INSTRUCTIONS FOR THE TASK = A verbatim copy of the full data, with no pictures, is the expected answer.

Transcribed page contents

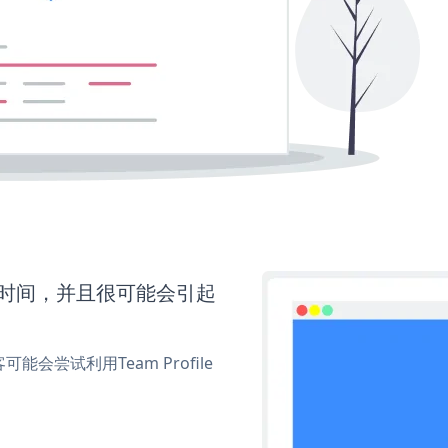
更多时间，并且很可能会引起
尝试利用Team Profile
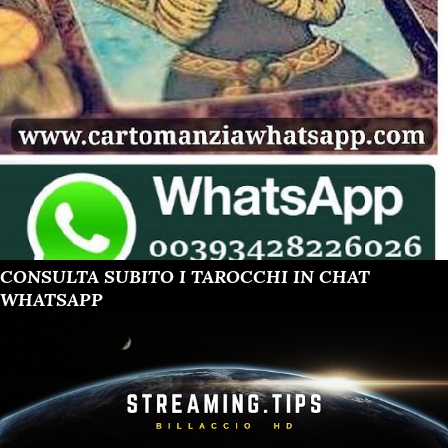
CONSULTA SUBITO I TAROCCHI IN CHAT
WHATSAPP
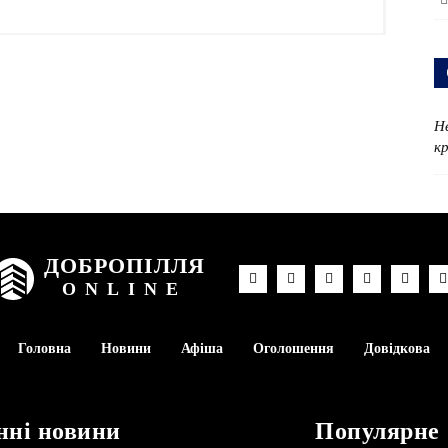
Н
к
ДОБРОПІЛЛЯ
ONLINE
Головна
Новини
Афіша
Оголошення
Довідкова
нні новини
Популярне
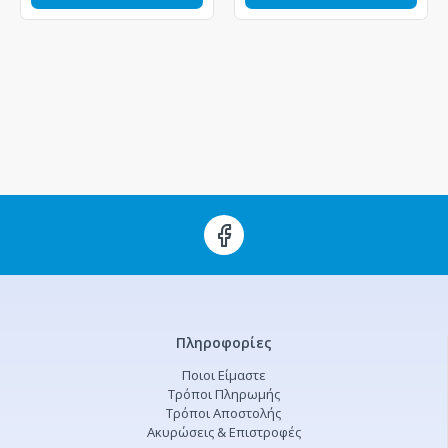
Πληροφορίες
Ποιοι Είμαστε
Τρόποι Πληρωμής
Τρόποι Αποστολής
Ακυρώσεις & Επιστροφές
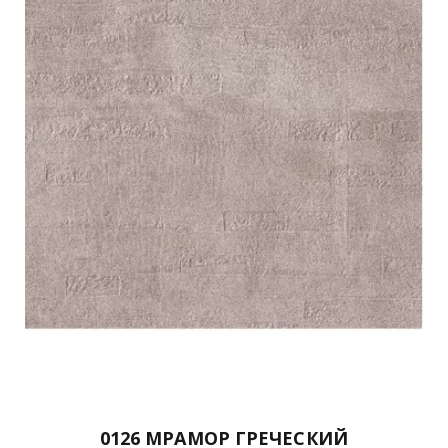
0126 МРАМОР ГРЕЧЕСКИЙ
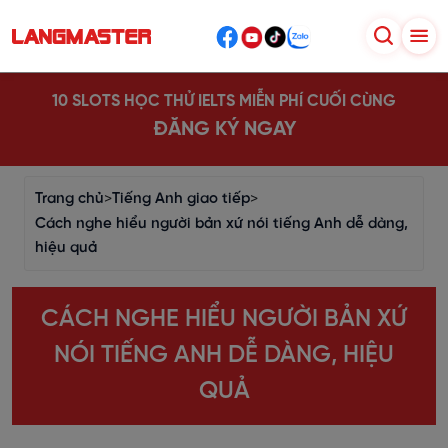
10 SLOTS HỌC THỬ IELTS MIỄN PHÍ CUỐI CÙNG
ĐĂNG KÝ NGAY
Trang chủ
>
Tiếng Anh giao tiếp
>
Cách nghe hiểu người bản xứ nói tiếng Anh dễ dàng,
hiệu quả
CÁCH NGHE HIỂU NGƯỜI BẢN XỨ
NÓI TIẾNG ANH DỄ DÀNG, HIỆU
QUẢ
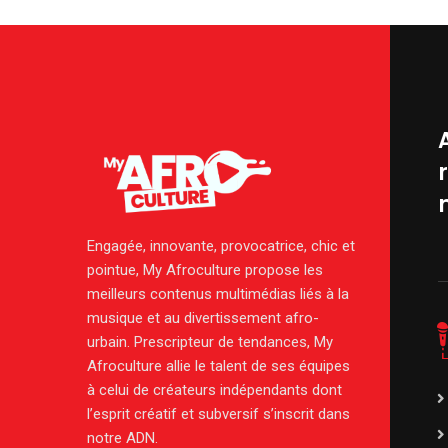
Engagée, innovante, provocatrice, chic et
pointue, My Afroculture propose les
meilleurs contenus multimédias liés à la
musique et au divertissement afro-
urbain. Prescripteur de tendances, My
Afroculture allie le talent de ses équipes
à celui de créateurs indépendants dont
l’esprit créatif et subversif s’inscrit dans
notre ADN.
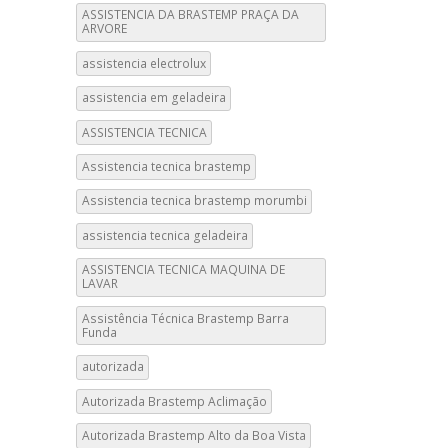
ASSISTENCIA DA BRASTEMP PRAÇA DA
ARVORE
assistencia electrolux
assistencia em geladeira
ASSISTENCIA TECNICA
Assistencia tecnica brastemp
Assistencia tecnica brastemp morumbi
assistencia tecnica geladeira
ASSISTENCIA TECNICA MAQUINA DE
LAVAR
Assistência Técnica Brastemp Barra
Funda
autorizada
Autorizada Brastemp Aclimação
Autorizada Brastemp Alto da Boa Vista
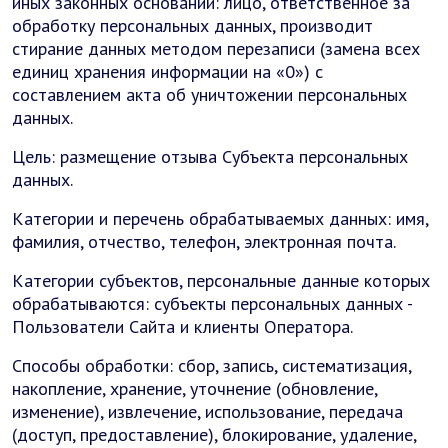
иных законных оснований: лицо, ответственное за
обработку персональных данных, производит
стирание данных методом перезаписи (замена всех
единиц хранения информации на «0») с
составлением акта об уничтожении персональных
данных.
Цель: размещение отзыва Субъекта персональных
данных.
Категории и перечень обрабатываемых данных: имя,
фамилия, отчество, телефон, электронная почта.
Категории субъектов, персональные данные которых
обрабатываются: субъекты персональных данных -
Пользователи Сайта и клиенты Оператора.
Способы обработки: сбор, запись, систематизация,
накопление, хранение, уточнение (обновление,
изменение), извлечение, использование, передача
(доступ, предоставление), блокирование, удаление,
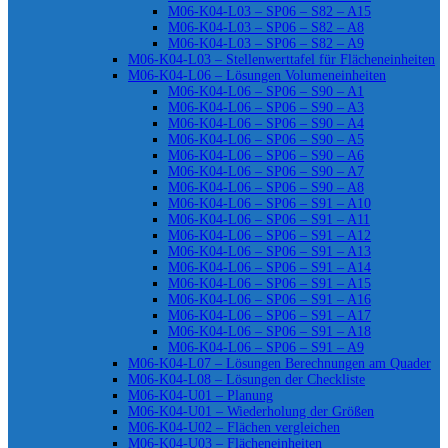
M06-K04-L03 – SP06 – S82 – A15
M06-K04-L03 – SP06 – S82 – A8
M06-K04-L03 – SP06 – S82 – A9
M06-K04-L03 – Stellenwerttafel für Flächeneinheiten
M06-K04-L06 – Lösungen Volumeneinheiten
M06-K04-L06 – SP06 – S90 – A1
M06-K04-L06 – SP06 – S90 – A3
M06-K04-L06 – SP06 – S90 – A4
M06-K04-L06 – SP06 – S90 – A5
M06-K04-L06 – SP06 – S90 – A6
M06-K04-L06 – SP06 – S90 – A7
M06-K04-L06 – SP06 – S90 – A8
M06-K04-L06 – SP06 – S91 – A10
M06-K04-L06 – SP06 – S91 – A11
M06-K04-L06 – SP06 – S91 – A12
M06-K04-L06 – SP06 – S91 – A13
M06-K04-L06 – SP06 – S91 – A14
M06-K04-L06 – SP06 – S91 – A15
M06-K04-L06 – SP06 – S91 – A16
M06-K04-L06 – SP06 – S91 – A17
M06-K04-L06 – SP06 – S91 – A18
M06-K04-L06 – SP06 – S91 – A9
M06-K04-L07 – Lösungen Berechnungen am Quader
M06-K04-L08 – Lösungen der Checkliste
M06-K04-U01 – Planung
M06-K04-U01 – Wiederholung der Größen
M06-K04-U02 – Flächen vergleichen
M06-K04-U03 – Flächeneinheiten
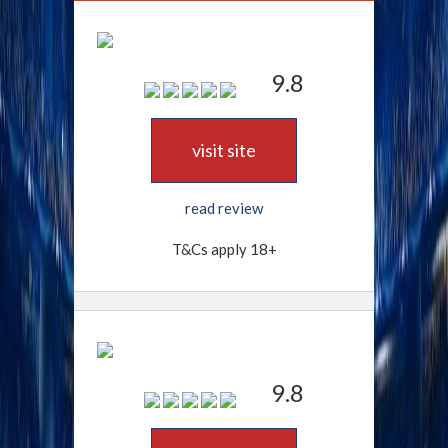
9.8
visit site
read review
T&Cs apply 18+
9.8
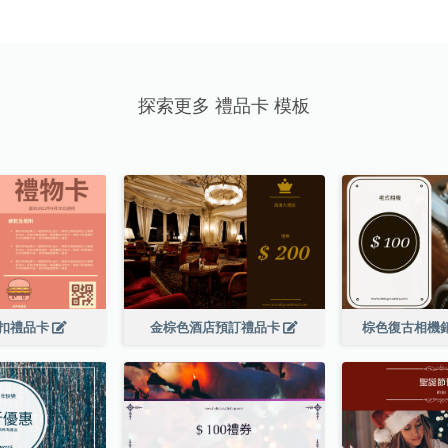
探索更多 禮品卡 模板
扣禮品卡
金棕色酒店預訂禮品卡
棕色復古相機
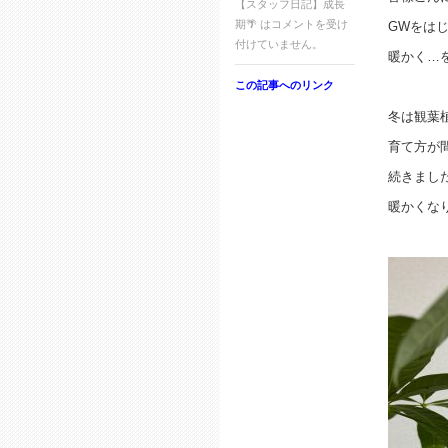
【スタッフ日記】成長
期🌴 は
コメントを受け
GWをは
付けていません。
暖かく…
この記事へのリンク
冬は観葉
育て方が
続きまし
暖かくな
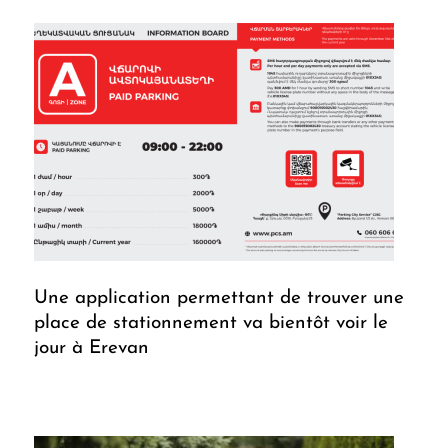
Une application permettant de trouver une
place de stationnement va bientôt voir le
jour à Erevan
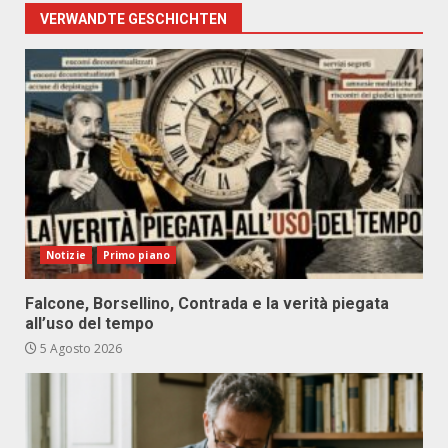
VERWANDTE GESCHICHTEN
Notizie
Primo piano
Falcone, Borsellino, Contrada e la verità piegata
all’uso del tempo
5 Agosto 2026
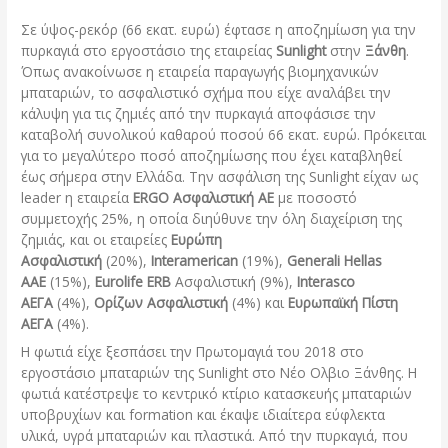
Σε ύψος-ρεκόρ (66 εκατ. ευρώ) έφτασε η αποζημίωση για την
πυρκαγιά στο εργοστάσιο της εταιρείας
Sunlight
στην
Ξάνθη
.
Όπως ανακοίνωσε η εταιρεία παραγωγής βιομηχανικών
µπαταριών, το ασφαλιστικό σχήµα που είχε αναλάβει την
κάλυψη για τις ζημιές από την πυρκαγιά αποφάσισε την
καταβολή συνολικού καθαρού ποσού 66 εκατ. ευρώ. Πρόκειται
για το μεγαλύτερο ποσό αποζημίωσης που έχει καταβληθεί
έως σήµερα στην Ελλάδα. Την ασφάλιση της Sunlight είχαν ως
leader η εταιρεία
ERGO Ασφαλιστική ΑΕ
µε ποσοστό
συµµετοχής 25%, η οποία διηύθυνε την όλη διαχείριση της
ζηµιάς, και οι εταιρείες
Ευρώπη
Ασφαλιστική
(20%),
Interamerican
(19%),
Generali Hellas
AAE
(15%),
Eurolife ERB
Ασφαλιστική (9%),
Interasco
ΑΕΓΑ
(4%),
Oρίζων Ασφαλιστική
(4%) και
Ευρωπαϊκή Πίστη
ΑΕΓΑ
(4%).
Η φωτιά είχε ξεσπάσει την Πρωτοµαγιά του 2018 στο
εργοστάσιο µπαταριών της Sunlight στο Νέο Ολβιο Ξάνθης. Η
φωτιά κατέστρεψε το κεντρικό κτίριο κατασκευής µπαταριών
υποβρυχίων και formation και έκαψε ιδιαίτερα εύφλεκτα
υλικά, υγρά µπαταριών και πλαστικά. Από την πυρκαγιά, που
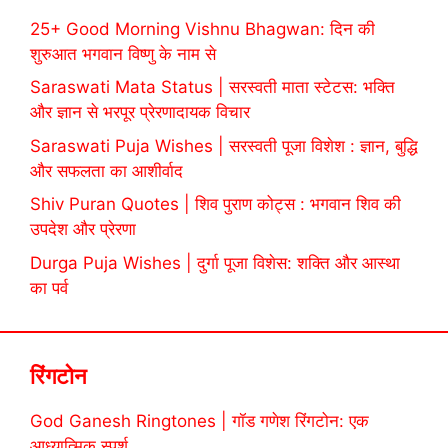
25+ Good Morning Vishnu Bhagwan: दिन की
शुरुआत भगवान विष्णु के नाम से
Saraswati Mata Status | सरस्वती माता स्टेटस: भक्ति
और ज्ञान से भरपूर प्रेरणादायक विचार
Saraswati Puja Wishes | सरस्वती पूजा विशेश : ज्ञान, बुद्धि
और सफलता का आशीर्वाद
Shiv Puran Quotes | शिव पुराण कोट्स : भगवान शिव की
उपदेश और प्रेरणा
Durga Puja Wishes | दुर्गा पूजा विशेस: शक्ति और आस्था
का पर्व
रिंगटोन
God Ganesh Ringtones | गॉड गणेश रिंगटोन: एक
आध्यात्मिक स्पर्श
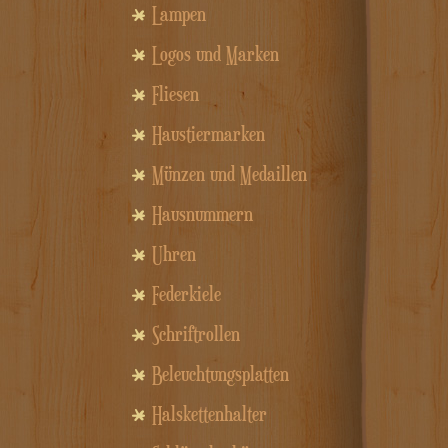
Lampen
Logos und Marken
Fliesen
Haustiermarken
Münzen und Medaillen
Hausnummern
Uhren
Federkiele
Schriftrollen
Beleuchtungsplatten
Halskettenhalter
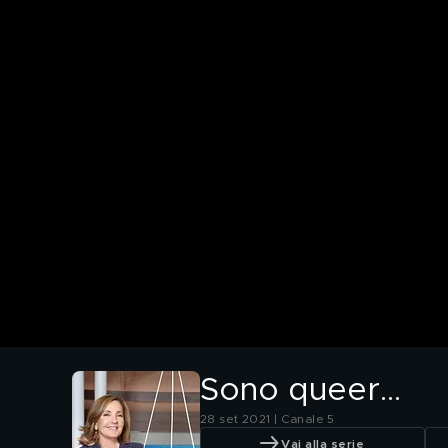
Sono queer...
28 set 2021 | Canale 5
Vai alla serie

FINISHED EXERCISE =
更多时间，并且很可能会引起
尝试利用Team Profile
CONSULTA SUBITO I TAROCCHI IN CHAT
WHATSAPP
Н
к
ДОБРОПІЛЛЯ
ONLINE
Головна
Новини
Афіша
Оголошення
Довідкова
нні новини
Популярне
Πληροφορίες
Ποιοι Είμαστε
Τρόποι Πληρωμής
Τρόποι Αποστολής
Ακυρώσεις & Επιστροφές
0126 МРАМОР ГРЕЧЕСКИЙ
10 SLOTS HỌC THỬ IELTS MIỄN PHÍ CUỐI CÙNG
ĐĂNG KÝ NGAY
Trang chủ
>
Tiếng Anh giao tiếp
>
Cách nghe hiểu người bản xứ nói tiếng Anh dễ dàng,
hiệu quả
CÁCH NGHE HIỂU NGƯỜI BẢN XỨ
NÓI TIẾNG ANH DỄ DÀNG, HIỆU
QUẢ
Engagée, innovante, provocatrice, chic et
pointue, My Afroculture propose les
meilleurs contenus multimédias liés à la
musique et au divertissement afro-
urbain. Prescripteur de tendances, My
Afroculture allie le talent de ses équipes
à celui de créateurs indépendants dont
l’esprit créatif et subversif s’inscrit dans
notre ADN.
ASSISTENCIA DA BRASTEMP PRAÇA DA
ARVORE
assistencia electrolux
assistencia em geladeira
ASSISTENCIA TECNICA
Assistencia tecnica brastemp
Assistencia tecnica brastemp morumbi
assistencia tecnica geladeira
ASSISTENCIA TECNICA MAQUINA DE
LAVAR
Assistência Técnica Brastemp Barra
Funda
autorizada
Autorizada Brastemp Aclimação
Autorizada Brastemp Alto da Boa Vista
иных законных оснований: лицо, ответственное за
обработку персональных данных, производит
стирание данных методом перезаписи (замена всех
единиц хранения информации на «0») с
составлением акта об уничтожении персональных
данных.
Цель: размещение отзыва Субъекта персональных
данных.
Категории и перечень обрабатываемых данных: имя,
фамилия, отчество, телефон, электронная почта.
Категории субъектов, персональные данные которых
обрабатываются: субъекты персональных данных -
Пользователи Сайта и клиенты Оператора.
Способы обработки: сбор, запись, систематизация,
накопление, хранение, уточнение (обновление,
изменение), извлечение, использование, передача
(доступ, предоставление), блокирование, удаление,
M06-K04-L03 – SP06 – S82 – A15
M06-K04-L03 – SP06 – S82 – A8
M06-K04-L03 – SP06 – S82 – A9
M06-K04-L03 – Stellenwerttafel für Flächeneinheiten
M06-K04-L06 – Lösungen Volumeneinheiten
M06-K04-L06 – SP06 – S90 – A1
M06-K04-L06 – SP06 – S90 – A3
M06-K04-L06 – SP06 – S90 – A4
M06-K04-L06 – SP06 – S90 – A5
M06-K04-L06 – SP06 – S90 – A6
M06-K04-L06 – SP06 – S90 – A7
M06-K04-L06 – SP06 – S90 – A8
M06-K04-L06 – SP06 – S91 – A10
M06-K04-L06 – SP06 – S91 – A11
M06-K04-L06 – SP06 – S91 – A12
M06-K04-L06 – SP06 – S91 – A13
M06-K04-L06 – SP06 – S91 – A14
M06-K04-L06 – SP06 – S91 – A15
M06-K04-L06 – SP06 – S91 – A16
M06-K04-L06 – SP06 – S91 – A17
M06-K04-L06 – SP06 – S91 – A18
M06-K04-L06 – SP06 – S91 – A9
M06-K04-L07 – Lösungen Berechnungen am Quader
M06-K04-L08 – Lösungen der Checkliste
M06-K04-U01 – Planung
M06-K04-U01 – Wiederholung der Größen
M06-K04-U02 – Flächen vergleichen
M06-K04-U03 – Flächeneinheiten
9.8
visit site
read review
T&Cs apply 18+
9.8
探索更多 禮品卡 模板
扣禮品卡
金棕色酒店預訂禮品卡
棕色復古相機
【スタッフ日記】成長
期🌴 は
コメントを受け
GWをは
付けていません。
暖かく…
この記事へのリンク
冬は観葉
育て方が
続きまし
暖かくな
Une application permettant de trouver une
place de stationnement va bientôt voir le
jour à Erevan
VERWANDTE GESCHICHTEN
Notizie
Primo piano
Falcone, Borsellino, Contrada e la verità piegata
all’uso del tempo
5 Agosto 2026
Σε ύψος-ρεκόρ (66 εκατ. ευρώ) έφτασε η αποζημίωση για την
πυρκαγιά στο εργοστάσιο της εταιρείας
Sunlight
στην
Ξάνθη
.
Όπως ανακοίνωσε η εταιρεία παραγωγής βιομηχανικών
µπαταριών, το ασφαλιστικό σχήµα που είχε αναλάβει την
κάλυψη για τις ζημιές από την πυρκαγιά αποφάσισε την
καταβολή συνολικού καθαρού ποσού 66 εκατ. ευρώ. Πρόκειται
για το μεγαλύτερο ποσό αποζημίωσης που έχει καταβληθεί
έως σήµερα στην Ελλάδα. Την ασφάλιση της Sunlight είχαν ως
leader η εταιρεία
ERGO Ασφαλιστική ΑΕ
µε ποσοστό
συµµετοχής 25%, η οποία διηύθυνε την όλη διαχείριση της
ζηµιάς, και οι εταιρείες
Ευρώπη
Ασφαλιστική
(20%),
Interamerican
(19%),
Generali Hellas
AAE
(15%),
Eurolife ERB
Ασφαλιστική (9%),
Interasco
ΑΕΓΑ
(4%),
Oρίζων Ασφαλιστική
(4%) και
Ευρωπαϊκή Πίστη
ΑΕΓΑ
(4%).
Η φωτιά είχε ξεσπάσει την Πρωτοµαγιά του 2018 στο
εργοστάσιο µπαταριών της Sunlight στο Νέο Ολβιο Ξάνθης. Η
φωτιά κατέστρεψε το κεντρικό κτίριο κατασκευής µπαταριών
υποβρυχίων και formation και έκαψε ιδιαίτερα εύφλεκτα
υλικά, υγρά µπαταριών και πλαστικά. Από την πυρκαγιά, που
25+ Good Morning Vishnu Bhagwan: दिन की
शुरुआत भगवान विष्णु के नाम से
Saraswati Mata Status | सरस्वती माता स्टेटस: भक्ति
और ज्ञान से भरपूर प्रेरणादायक विचार
Saraswati Puja Wishes | सरस्वती पूजा विशेश : ज्ञान, बुद्धि
और सफलता का आशीर्वाद
Shiv Puran Quotes | शिव पुराण कोट्स : भगवान शिव की
उपदेश और प्रेरणा
Durga Puja Wishes | दुर्गा पूजा विशेस: शक्ति और आस्था
का पर्व
रिंगटोन
God Ganesh Ringtones | गॉड गणेश रिंगटोन: एक
आध्यात्मिक स्पर्श
Lampen
Logos und Marken
Fliesen
Haustiermarken
Münzen und Medaillen
Hausnummern
Uhren
Federkiele
Schriftrollen
Beleuchtungsplatten
Halskettenhalter
Sono queer...
28 set 2021 | Canale 5
Vai alla serie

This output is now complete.